Cristina Bonorino, professora titular da Universidade Federal de Ciências da Saúde de Porto Alegre e membro do Comitê Científico da Sociedade Brasileira de Imunologia
Aposta na nanotecnologia
O desenvolvimento de vacinas para zika e chicungunha com a tecnologia de nanopartículas também foi adaptado no Instituto de Ciências Biomédicas da Universidade de São Paulo (USP) para a pesquisa de uma imunização contra a covid-19. O grupo de cientistas, coordenados pelo diretor do ICB, Luís Carlos de Souza Ferreira, atualmente tem mais de 10 formulações de diferentes plataformas sendo avaliadas para combater o Sars-CoV-2. Uma das mais promissoras, segundo Marianna Favaro, pesquisadora do Laboratório de Desenvolvimento de Vacinas do ICB, é a que utiliza a nanotecnologia. “Estamos bem otimistas porque, nos estudos com zika, que serão publicados em breve, conseguimos uma resposta imunológica muito forte”, conta.
A nanovacina tem uma capacidade curiosa: ela faz com que partículas virais modificadas se automontem, resultando em uma proteína idêntica à que estava no vírus. Dessa forma, embora não tenha capacidade de infectar, a estrutura é reconhecida pelo organismo como se fosse o patógeno, o que gera a resposta imunológica. Essa abordagem começou a ser testada em camundongos. “Esperamos ter um resultado como o que tivemos no caso da zika”, diz Favaro.
A cientista ressalta que a fase pré-clínica exige bastante tempo, necessário não só para garantir a eficácia, mas a segurança da vacina. “Hoje, temos duas corridas por vacinas. Uma emergencial, e é claro que as grandes farmacêuticas estão à frente. Já as outras gerações de vacinas, como as nossas, vão abordar questões que surgirão com o tempo. É possível também que diferentes vacinas sejam usadas com aplicabilidades diferentes, algumas funcionando melhor para idosos e outras para pessoas que já tiveram covid-19”, exemplifica.
Rápidos avanços
A nanotecnologia também é a base de uma vacina que está sendo desenvolvida na Universidade Federal do Paraná. O professor do Departamento de Bioquímica e Biologia da universidade e um dos líderes do estudo, Marcelo Müller dos Santos, conta que, de início, a intenção era chegar a uma prova de conceito, quando se testa uma ideia para verificar se ela tem efeitos práticos. Porém, os resultados com camundongos foram tão promissores que a equipe acredita que, com patrocínio, conseguirá iniciar os testes clínicos no próximo ano.
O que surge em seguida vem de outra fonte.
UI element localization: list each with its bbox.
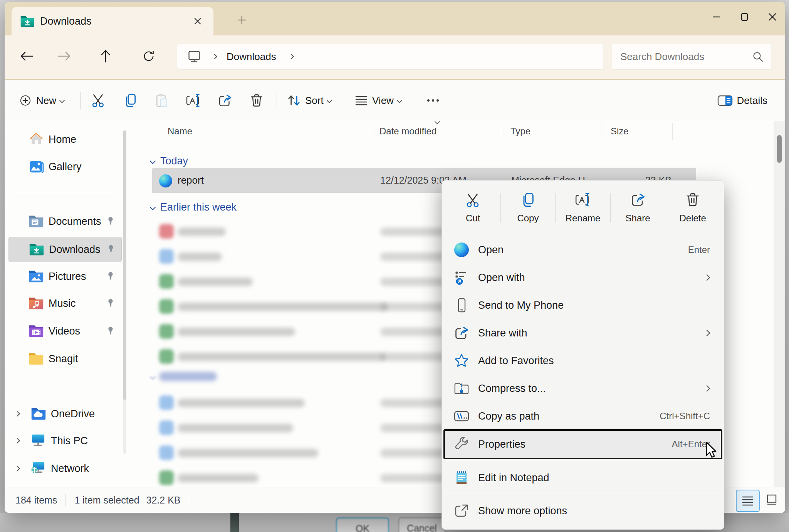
background-ok-button[interactable]: OK (336, 517, 389, 532)
sort-button[interactable]: Sort (284, 87, 334, 114)
toolbar-divider (80, 92, 81, 109)
delete-quick-button[interactable]: Delete (665, 184, 720, 231)
menu-shortcut: Enter (688, 244, 710, 255)
scrollbar-thumb[interactable] (777, 135, 782, 163)
tab-close-icon[interactable] (191, 15, 204, 28)
chevron-right-icon[interactable] (15, 411, 20, 417)
sidebar-item-label: Music (49, 298, 106, 309)
command-toolbar: New Sort (5, 80, 785, 121)
group-header-earlier-this-week[interactable]: Earlier this week (148, 200, 237, 214)
rename-icon (575, 192, 591, 209)
column-header-type[interactable]: Type (510, 126, 530, 137)
group-header-redacted[interactable] (148, 370, 155, 383)
onedrive-folder-icon (31, 406, 46, 422)
address-bar[interactable]: Downloads (177, 44, 603, 69)
sidebar-item-onedrive[interactable]: OneDrive (8, 402, 121, 426)
sidebar-item-pictures[interactable]: Pictures (8, 264, 121, 289)
search-input[interactable] (612, 50, 752, 63)
breadcrumb-chevron-icon[interactable] (289, 54, 294, 59)
menu-item-properties[interactable]: Properties Alt+Enter (443, 429, 722, 459)
sidebar-item-gallery[interactable]: Gallery (8, 154, 121, 179)
view-button[interactable]: View (351, 87, 405, 114)
menu-item-share-with[interactable]: Share with (445, 319, 721, 347)
rename-button[interactable] (181, 87, 206, 114)
redacted-file-name (178, 353, 386, 361)
menu-item-label: Edit in Notepad (478, 472, 721, 484)
column-divider[interactable] (501, 123, 501, 140)
back-button[interactable] (16, 45, 38, 67)
menu-item-add-to-favorites[interactable]: Add to Favorites (445, 347, 721, 375)
close-button[interactable] (760, 8, 784, 26)
menu-item-copy-as-path[interactable]: Copy as path Ctrl+Shift+C (445, 402, 721, 430)
search-box[interactable] (612, 44, 771, 69)
refresh-button[interactable] (138, 45, 159, 67)
spreadsheet-file-icon (159, 349, 174, 364)
search-icon[interactable] (752, 51, 764, 62)
breadcrumb-downloads[interactable]: Downloads (227, 51, 276, 63)
menu-item-open[interactable]: Open Enter (445, 236, 721, 264)
view-button-label: View (372, 95, 394, 107)
cut-quick-button[interactable]: Cut (446, 184, 500, 231)
more-options-button[interactable] (421, 87, 445, 114)
redacted-file-name (178, 253, 222, 261)
quick-action-label: Delete (679, 213, 706, 224)
quick-action-label: Share (626, 213, 650, 224)
document-file-icon (159, 445, 174, 460)
share-quick-button[interactable]: Share (611, 184, 665, 231)
forward-button[interactable] (53, 45, 75, 67)
sidebar-item-videos[interactable]: Videos (8, 319, 121, 343)
column-header-date-modified[interactable]: Date modified (379, 126, 436, 137)
new-button[interactable]: New (15, 87, 68, 114)
group-header-today[interactable]: Today (148, 154, 188, 168)
file-list-scrollbar[interactable] (774, 121, 785, 487)
details-pane-button[interactable]: Details (713, 87, 775, 114)
submenu-chevron-icon (704, 330, 710, 336)
sidebar-item-label: Snagit (49, 353, 121, 365)
background-cancel-button[interactable]: Cancel (398, 517, 445, 532)
documents-folder-icon (29, 214, 44, 229)
sort-direction-icon (435, 121, 440, 124)
column-divider[interactable] (601, 123, 601, 140)
chevron-right-icon[interactable] (15, 466, 20, 471)
new-tab-button[interactable] (231, 9, 253, 31)
menu-item-show-more-options[interactable]: Show more options (445, 497, 721, 525)
sidebar-item-music[interactable]: Music (8, 291, 121, 316)
redacted-file-name (178, 278, 253, 286)
sidebar-item-this-pc[interactable]: This PC (8, 428, 121, 453)
column-header-name[interactable]: Name (168, 126, 192, 137)
show-more-options-icon (453, 503, 470, 519)
sort-button-label: Sort (305, 95, 324, 107)
rename-quick-button[interactable]: Rename (556, 184, 610, 231)
large-icons-view-toggle[interactable] (760, 490, 783, 510)
sidebar-item-documents[interactable]: Documents (8, 209, 121, 234)
menu-item-label: Properties (478, 438, 672, 450)
details-view-toggle[interactable] (736, 490, 760, 512)
column-divider[interactable] (672, 123, 673, 140)
titlebar[interactable]: Downloads (5, 2, 785, 35)
explorer-tab-downloads[interactable]: Downloads (12, 7, 213, 35)
up-button[interactable] (95, 45, 116, 67)
menu-item-compress-to[interactable]: Compress to... (445, 375, 721, 402)
sidebar-item-network[interactable]: Network (8, 456, 121, 481)
cut-button[interactable] (86, 87, 111, 114)
menu-item-send-to-my-phone[interactable]: Send to My Phone (445, 291, 721, 319)
paste-button[interactable] (149, 87, 174, 114)
share-button[interactable] (213, 87, 237, 114)
delete-button[interactable] (244, 87, 269, 114)
menu-item-open-with[interactable]: Open with (445, 264, 721, 291)
maximize-button[interactable] (733, 8, 757, 26)
minimize-button[interactable] (704, 8, 728, 26)
redacted-file-name (178, 449, 318, 457)
sidebar-scrollbar[interactable] (123, 130, 126, 454)
copy-quick-button[interactable]: Copy (501, 184, 556, 231)
pin-icon (106, 298, 116, 308)
sidebar-divider (15, 193, 116, 193)
chevron-right-icon[interactable] (15, 438, 20, 443)
sidebar-item-home[interactable]: Home (8, 127, 121, 152)
menu-item-edit-in-notepad[interactable]: Edit in Notepad (445, 464, 721, 492)
sidebar-item-downloads[interactable]: Downloads (8, 237, 122, 262)
copy-button[interactable] (118, 87, 143, 114)
column-header-size[interactable]: Size (611, 126, 629, 137)
sidebar-item-snagit[interactable]: Snagit (8, 346, 121, 371)
column-divider[interactable] (370, 123, 370, 140)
A técnica consiste na produção de nanoesferas de polímero bacteriano polihidroxibutirato (PHB), macromolécula presente em várias bactérias. O polímero é recoberto com pedaços da proteína spike e da proteína que envelopa o Sars-CoV-2. As nanopartículas levam essas partes virais até o organismo que, então, produz anticorpos contra o micro-organismo. Essa mesma tecnologia já foi usada em testes pré-clínicos de vacinas contra tuberculose e hepatite C.
Na semana passada, a equipe divulgou o resultado da primeira imunização dos animais usando a abordagem. Segundo Müller, duas doses conseguiram produzir grandes quantidades de anticorpos, comparado ao grupo de controle: em média, 54 vezes mais. Embora ainda sejam necessários mais testes e outras etapas, inclusive para verificar se uma forma de administração possível é a intranasal, o cientista está animado. “Inicialmente, nosso projeto terminaria nos testes pré-clínicos, mas os resultados avançaram rápido e, talvez, consigamos, no segundo semestre do ano que vem, ter testes clínicos com esse imunizante.” (PO)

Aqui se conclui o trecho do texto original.